Fadli Zon dalam akun twitternya pagi ini menekankan tanggung jawab Jokowi, jika terjadi banyak korban kalau pemerintah tidak melakukan lockdown.
Dalam cuitan nya @Fadlizon Fadli Zon mengatakan, Keputusan tidak Lock down adalah instruksi presiden Jokowi, Artinya kalau ternyarta semakin banyak korban, karena keputusan itu, maka pak Jokowilah yang harus bertanggung jawab ?
Hal ini mengundang komentar banyak netizen, dan hampir semuanya mendukung pernyataan fadli terse but sveoerti komentar.
@haswanevan betul 100%
Atau akun @iskandarfauzi yang mempertanyakan tanggung jawab Jokowi. "Emang dia tahu soal tanggung jawab ??? yang ada dia caget melulu"
Cuitan Fadli zon juga memberikan caption, berita di kompas.com yang isinya tentang pernyataan ketua gugus tugas Covid Doni Monardo.
Ketua Gugus Tugas Percepatan Penanganan Covid-19, Doni Monardo, menegaskan bahwa pemerintah tidak akan melakukan penguncian wilayah atau lockdown untuk mengatasi penyebaran Covid-19 yang disebabkan virus corona.
Ia mengatakan, keputusan untuk tidak melakukan lockdown merupakan instruksi Presiden Joko Widodo.

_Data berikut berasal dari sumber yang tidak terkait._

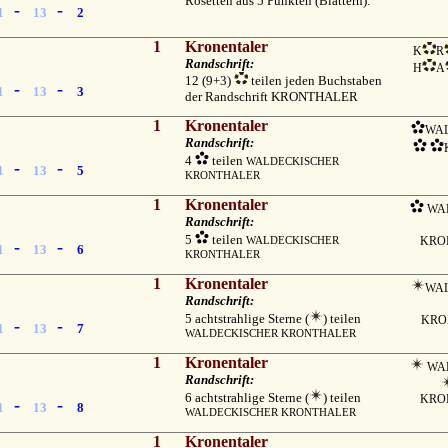
Rosetten aus 5 Punkten (Blättern).
-
-
1
13
2
1
Kronentaler
K
R
Randschrift:
H
A
12 (9+3)
teilen jeden Buchstaben
-
-
1
13
3
der Randschrift KRONTHALER
1
Kronentaler
WA
Randschrift:
4
teilen
WALDECKISCHER
-
-
1
13
5
KRONTHALER
1
Kronentaler
WAL
Randschrift:
5
teilen
WALDECKISCHER
KRO
-
-
1
13
6
KRONTHALER
1
Kronentaler
WA
Randschrift:
5 achtstrahlige Sterne (
) teilen
KRO
-
-
1
13
7
WALDECKISCHER KRONTHALER
1
Kronentaler
WAL
Randschrift:
6 achtstrahlige Sterne (
) teilen
KRO
-
-
1
13
8
WALDECKISCHER KRONTHALER
1
Kronentaler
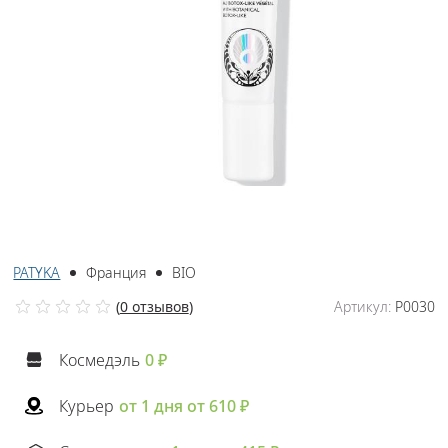
PATYKA
Франция
BIO
(
0 отзывов
)
Артикул:
P0030
Космедэль
0 ₽
Курьер
от 1 дня от 610 ₽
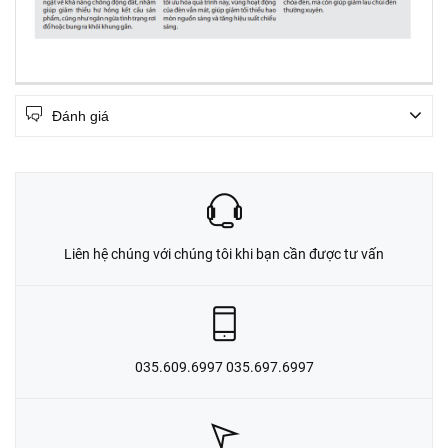
Đánh giá
Liên hệ chúng với chúng tôi khi bạn cần được tư vấn
035.609.6997 035.697.6997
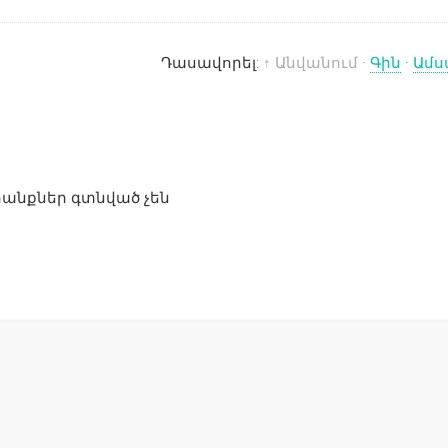
Դասավորել:
↑ Անվանում
·
Գին
·
Ամս
անքներ գտնված չեն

"Saya tegaskan, pemerintah dalam hal ini Presiden Jokowi yang telah memberikan instruksi kepada Kepala Gugus Tugas, bahwa tidak akan ada lockdown," kata Doni dalam keterangan yang disampaikan lewat sebuah video, Sabtu (21/3/2020).
Doni mengatakan, pemerintah telah mengeluarkan sejumlah imbauan kepada masyarakat terkait pencegahan virus corona.
Kepala Badan Nasional Penanggulangan Bencana ini meminta masyarakat mematuhi imbauan pemerintah.
Salah satu imbauan itu adalah dengan menjaga jarak atau social distancing dan menghindari kegiatan yang berkerumun.
"Yang paling penting mematuhi kebijakan pemerintah, yaitu social distancing, atau lebih mudah kita bisa artikan jangan saling berdekatan. Dilarang saling berdekatan dan dilarang berkumpul," ujar dia.
"Kalau ini dipatuhi Insya Allah kita bisa mengurangi masyarakat yang terpapar," kata Doni Monardo.
Hingga Sabtu (21/3/2020), pemerintah mengonfirmasi ada 450 pasien Covid-19. Jumlah ini bertambah 81 orang dari data sehari sebelumnya.
Pasien meninggal dunia ada 38 orang, sementara pasien sembuh 20 orang.
Desakan soal lockdown bergema karena kasus positif virus corona di Indonesia terus meningkat tajma.